* _Exercise objective_: Identify all lines of the data containing the string "اسامی" and copy them.

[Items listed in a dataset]
++++++++++
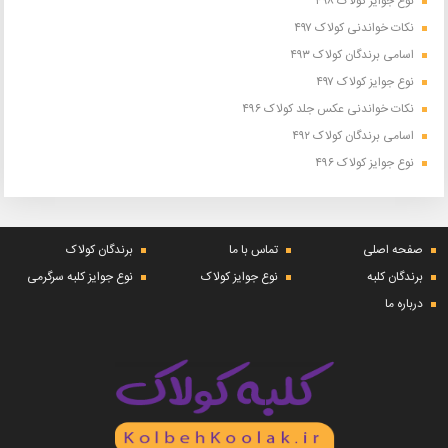
نوع جوایز کولاک ۴۹۸
نکات خواندنی کولاک ۴۹۷
اسامی برندگان کولاک ۴۹۳
نوع جوایز کولاک ۴۹۷
نکات خواندنی عکس جلد کولاک ۴۹۶
اسامی برندگان کولاک ۴۹۲
نوع جوایز کولاک ۴۹۶
صفحه اصلی
تماس با ما
برندگان کولاک
برندگان کلبه
نوع جوایز کولاک
نوع جوایز کلبه سرگرمی
درباره ما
++++++++++
* _Response area_:
اسامی برندگان کولاک ۴۹۳
اسامی برندگان کولاک ۴۹۲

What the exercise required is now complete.